WHAT THE TASK REQUIRES
Could you output the entries that follow exactly, omitting any pictures they contain?

Collected data
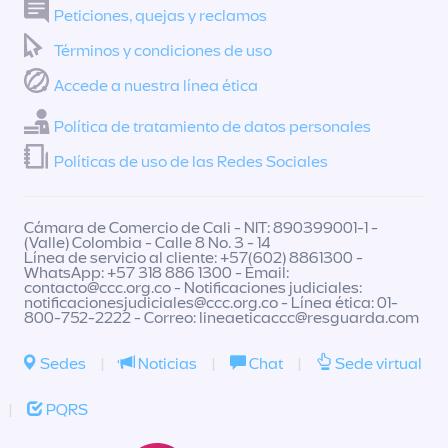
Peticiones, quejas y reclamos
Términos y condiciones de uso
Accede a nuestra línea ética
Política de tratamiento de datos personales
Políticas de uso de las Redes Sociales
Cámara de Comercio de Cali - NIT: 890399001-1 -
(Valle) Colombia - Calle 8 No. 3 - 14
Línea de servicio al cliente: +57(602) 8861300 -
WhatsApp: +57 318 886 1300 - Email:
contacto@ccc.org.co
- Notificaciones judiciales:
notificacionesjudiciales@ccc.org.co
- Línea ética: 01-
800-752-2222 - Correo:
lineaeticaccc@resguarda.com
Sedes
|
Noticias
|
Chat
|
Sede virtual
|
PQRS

TASK ANSWER
Peticiones, quejas y reclamos
Términos y condiciones de uso
Accede a nuestra línea ética
Política de tratamiento de datos personales
Políticas de uso de las Redes Sociales
Cámara de Comercio de Cali - NIT: 890399001-1 -
(Valle) Colombia - Calle 8 No. 3 - 14
Línea de servicio al cliente: +57(602) 8861300 -
WhatsApp: +57 318 886 1300 - Email:
contacto@ccc.org.co
- Notificaciones judiciales:
notificacionesjudiciales@ccc.org.co
- Línea ética: 01-
800-752-2222 - Correo:
lineaeticaccc@resguarda.com
Sedes
|
Noticias
|
Chat
|
Sede virtual
|
PQRS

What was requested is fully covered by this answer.